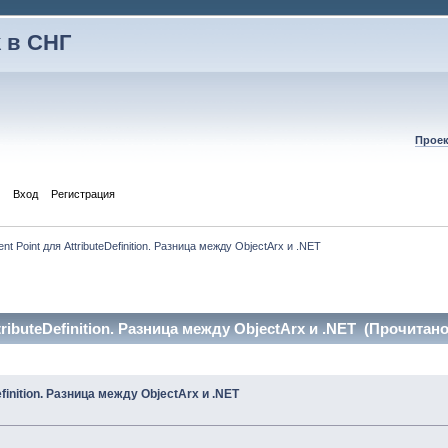
 в СНГ
Проек
Вход
Регистрация
ent Point для AttributeDefinition. Разница между ObjectArx и .NET
tributeDefinition. Разница между ObjectArx и .NET (Прочитано
efinition. Разница между ObjectArx и .NET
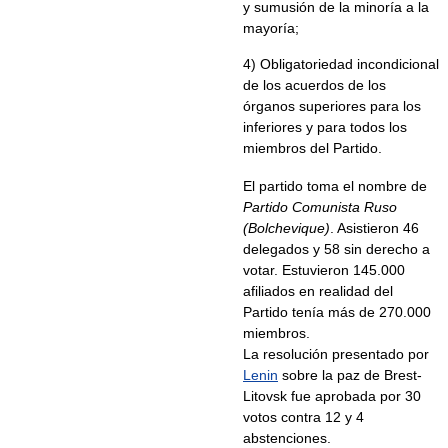
y sumusión de la minoría a la
mayoría;
4) Obligatoriedad incondicional
de los acuerdos de los
órganos superiores para los
inferiores y para todos los
miembros del Partido.
El partido toma el nombre de
Partido Comunista Ruso
(Bolchevique)
. Asistieron 46
delegados y 58 sin derecho a
votar. Estuvieron 145.000
afiliados en realidad del
Partido tenía más de 270.000
miembros.
La resolución presentado por
Lenin
sobre la paz de Brest-
Litovsk fue aprobada por 30
votos contra 12 y 4
abstenciones.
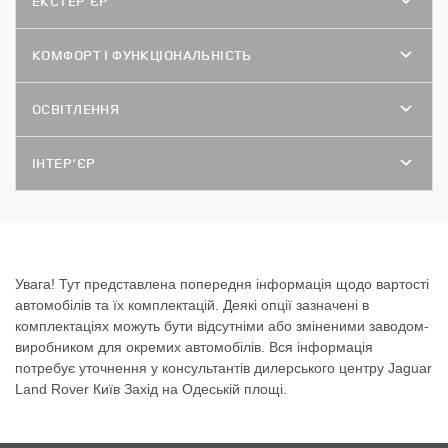
ЕКСТЕР'ЄР
КОМФОРТ І ФУНКЦІОНАЛЬНІСТЬ
ОСВІТЛЕННЯ
ІНТЕР'ЄР
Увага! Тут представлена попередня інформація щодо вартості
автомобілів та їх комплектацій. Деякі опції зазначені в
комплектаціях можуть бути відсутніми або зміненими заводом-
виробником для окремих автомобілів. Вся інформація
потребує уточнення у консультантів дилерського центру Jaguar
Land Rover Київ Захід на Одеській площі.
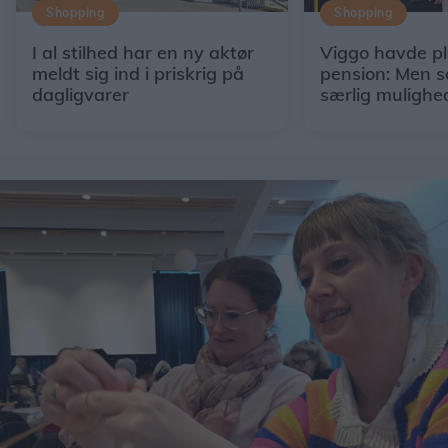
Shopping
Shopping
I al stilhed har en ny aktør
Viggo havde p
meldt sig ind i priskrig på
pension: Men s
dagligvarer
særlig mulighe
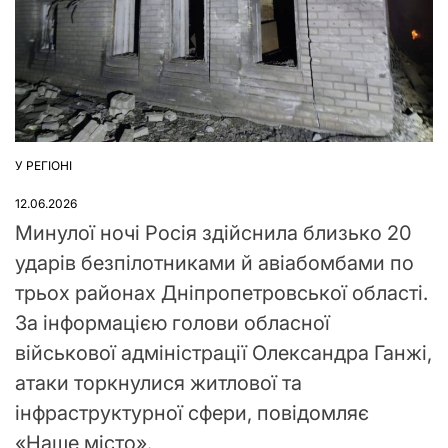
У РЕГІОНІ
ОПУБЛІКУВАТИ
У
12.06.2026
Минулої ночі Росія здійснила близько 20
ударів безпілотниками й авіабомбами по
трьох районах Дніпропетровської області.
За інформацією голови обласної
військової адміністрації Олександра Ганжі,
атаки торкнулися житлової та
інфраструктурної сфери, повідомляє
«Наше місто».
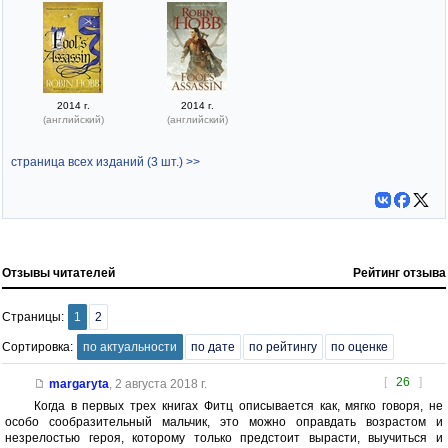
2014 г.
2014 г.
(английский)
(английский)
страница всех изданий (3 шт.) >>
Отзывы читателей
Рейтинг отзыва
Страницы:
1
2
Сортировка:
по актуальности
по дате
по рейтингу
по оценке
[
26
]
margaryta
,
2 августа 2018 г.
Когда в первых трех книгах Фитц описывается как, мягко говоря, не
особо сообразительный мальчик, это можно оправдать возрастом и
незрелостью героя, которому только предстоит вырасти, выучиться и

_Task item_. Output everything in the material exactly. Pictures stay out of it.

_Written reply_.
 в СНГ
Проек
Вход
Регистрация
ent Point для AttributeDefinition. Разница между ObjectArx и .NET
tributeDefinition. Разница между ObjectArx и .NET (Прочитано
efinition. Разница между ObjectArx и .NET
y sumusión de la minoría a la
mayoría;
4) Obligatoriedad incondicional
de los acuerdos de los
órganos superiores para los
inferiores y para todos los
miembros del Partido.
El partido toma el nombre de
Partido Comunista Ruso
(Bolchevique)
. Asistieron 46
delegados y 58 sin derecho a
votar. Estuvieron 145.000
afiliados en realidad del
Partido tenía más de 270.000
miembros.
La resolución presentado por
Lenin
sobre la paz de Brest-
Litovsk fue aprobada por 30
votos contra 12 y 4
abstenciones.
ЕКСТЕР'ЄР
КОМФОРТ І ФУНКЦІОНАЛЬНІСТЬ
ОСВІТЛЕННЯ
ІНТЕР'ЄР
Увага! Тут представлена попередня інформація щодо вартості
автомобілів та їх комплектацій. Деякі опції зазначені в
комплектаціях можуть бути відсутніми або зміненими заводом-
виробником для окремих автомобілів. Вся інформація
потребує уточнення у консультантів дилерського центру Jaguar
Land Rover Київ Захід на Одеській площі.
Shopping
Shopping
I al stilhed har en ny aktør
Viggo havde p
meldt sig ind i priskrig på
pension: Men s
dagligvarer
særlig mulighe
У РЕГІОНІ
ОПУБЛІКУВАТИ
У
12.06.2026
Минулої ночі Росія здійснила близько 20
ударів безпілотниками й авіабомбами по
трьох районах Дніпропетровської області.
За інформацією голови обласної
військової адміністрації Олександра Ганжі,
атаки торкнулися житлової та
інфраструктурної сфери, повідомляє
«Наше місто».
2014 г.
2014 г.
(английский)
(английский)
страница всех изданий (3 шт.) >>
Отзывы читателей
Рейтинг отзыва
Страницы:
1
2
Сортировка:
по актуальности
по дате
по рейтингу
по оценке
[
26
]
margaryta
,
2 августа 2018 г.
Когда в первых трех книгах Фитц описывается как, мягко говоря, не
особо сообразительный мальчик, это можно оправдать возрастом и
незрелостью героя, которому только предстоит вырасти, выучиться и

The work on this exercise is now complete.